Available data:
################
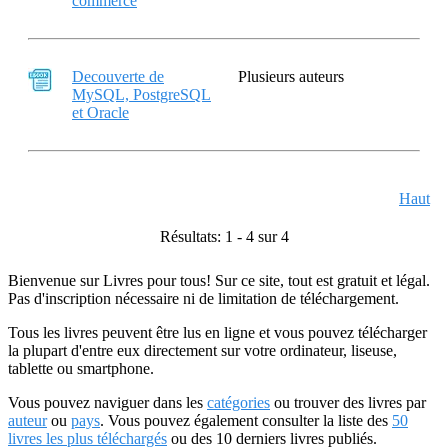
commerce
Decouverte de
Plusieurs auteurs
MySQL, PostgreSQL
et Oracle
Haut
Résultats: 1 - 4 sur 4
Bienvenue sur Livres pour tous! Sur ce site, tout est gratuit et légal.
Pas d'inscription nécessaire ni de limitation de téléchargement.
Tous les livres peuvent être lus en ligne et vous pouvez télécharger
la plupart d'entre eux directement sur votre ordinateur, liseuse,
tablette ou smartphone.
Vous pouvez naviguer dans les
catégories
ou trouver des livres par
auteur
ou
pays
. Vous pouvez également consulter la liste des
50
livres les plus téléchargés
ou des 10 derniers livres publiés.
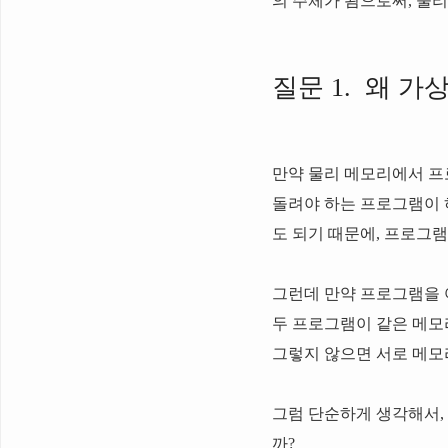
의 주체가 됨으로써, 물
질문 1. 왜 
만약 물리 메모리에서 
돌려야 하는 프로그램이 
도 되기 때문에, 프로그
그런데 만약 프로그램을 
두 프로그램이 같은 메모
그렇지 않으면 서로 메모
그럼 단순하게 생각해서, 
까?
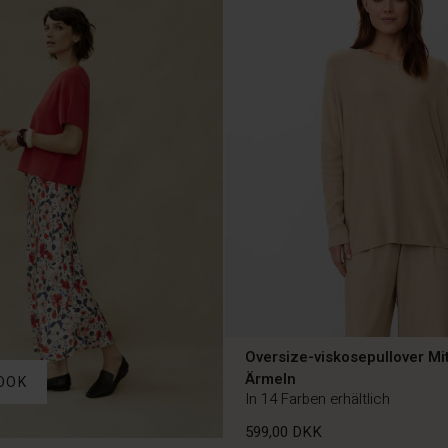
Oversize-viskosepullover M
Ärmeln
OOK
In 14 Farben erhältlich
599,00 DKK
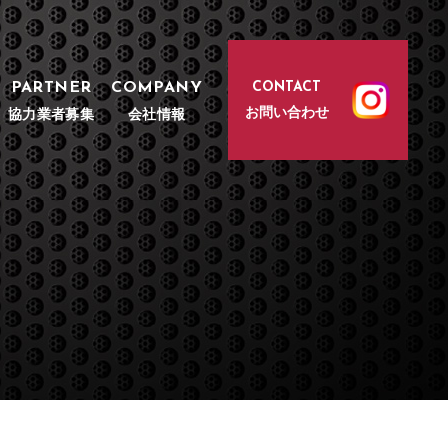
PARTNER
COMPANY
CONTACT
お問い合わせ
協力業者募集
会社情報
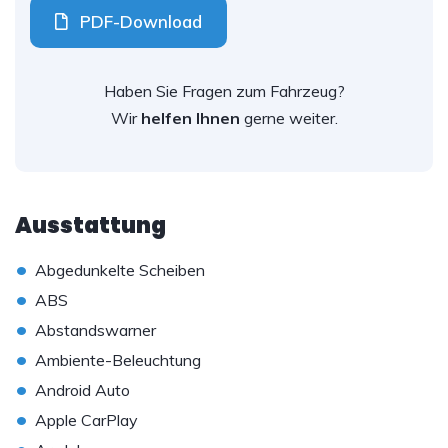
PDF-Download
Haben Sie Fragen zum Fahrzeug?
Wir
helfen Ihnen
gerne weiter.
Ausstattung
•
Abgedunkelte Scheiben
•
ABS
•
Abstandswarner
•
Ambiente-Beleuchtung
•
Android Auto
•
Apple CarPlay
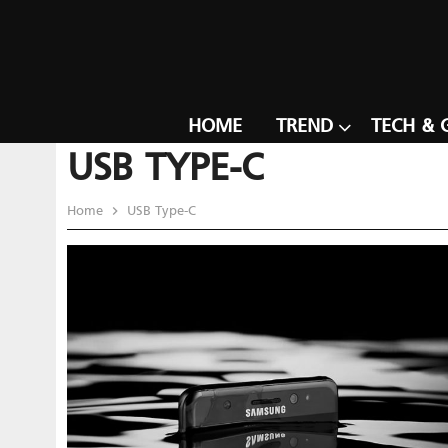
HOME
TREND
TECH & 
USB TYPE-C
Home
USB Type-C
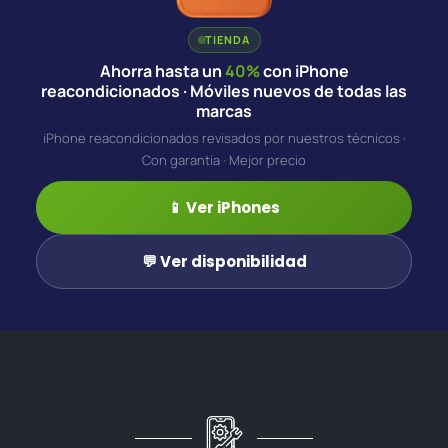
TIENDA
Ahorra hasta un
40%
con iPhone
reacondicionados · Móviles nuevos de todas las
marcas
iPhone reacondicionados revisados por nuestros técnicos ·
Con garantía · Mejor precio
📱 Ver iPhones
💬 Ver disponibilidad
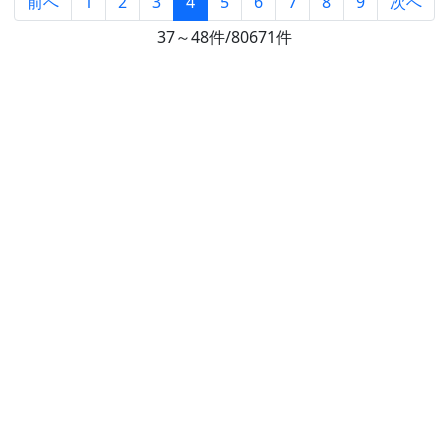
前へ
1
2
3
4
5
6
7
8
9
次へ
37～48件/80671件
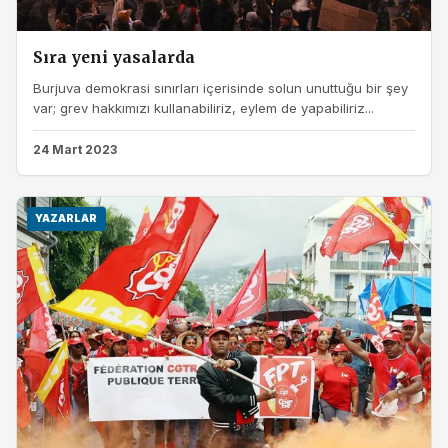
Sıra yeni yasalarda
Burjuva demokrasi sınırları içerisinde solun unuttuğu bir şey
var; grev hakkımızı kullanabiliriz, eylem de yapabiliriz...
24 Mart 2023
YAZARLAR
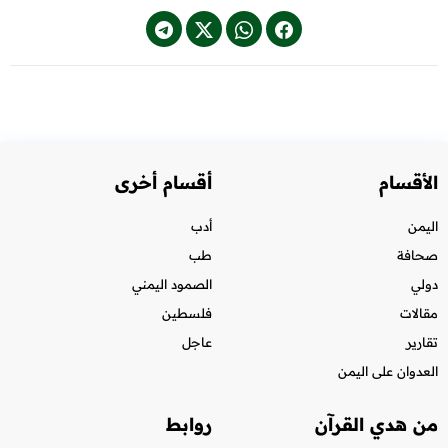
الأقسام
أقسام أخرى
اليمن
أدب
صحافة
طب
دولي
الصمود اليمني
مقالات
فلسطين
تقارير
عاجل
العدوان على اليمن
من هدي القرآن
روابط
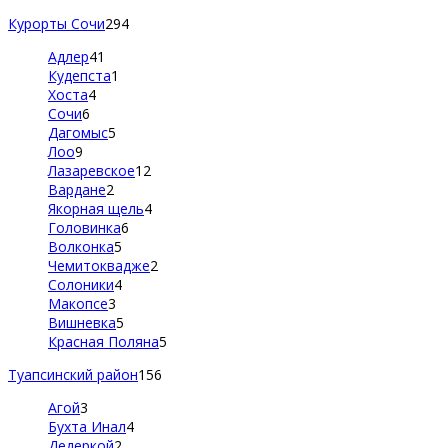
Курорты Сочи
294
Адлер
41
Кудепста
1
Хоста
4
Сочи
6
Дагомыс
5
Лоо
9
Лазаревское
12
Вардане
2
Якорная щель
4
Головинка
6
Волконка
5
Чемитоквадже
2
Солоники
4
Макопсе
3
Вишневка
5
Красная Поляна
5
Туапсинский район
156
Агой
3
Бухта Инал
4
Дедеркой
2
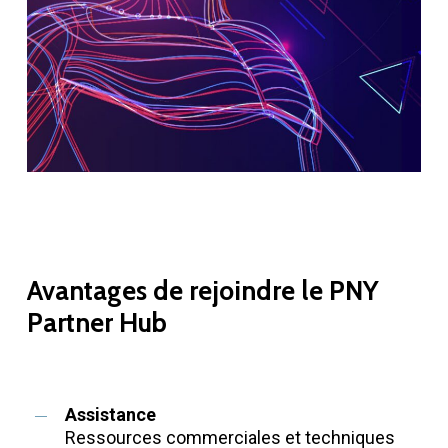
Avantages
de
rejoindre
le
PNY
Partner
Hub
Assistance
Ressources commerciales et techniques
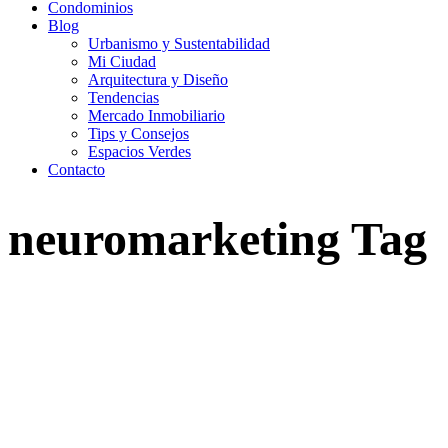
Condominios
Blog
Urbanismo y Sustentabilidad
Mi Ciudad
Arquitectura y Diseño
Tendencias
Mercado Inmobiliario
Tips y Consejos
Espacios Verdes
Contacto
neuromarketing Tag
################
Report how many lines in the data include the word "reacondicionados", and give nothing but the count.

Written answer: 2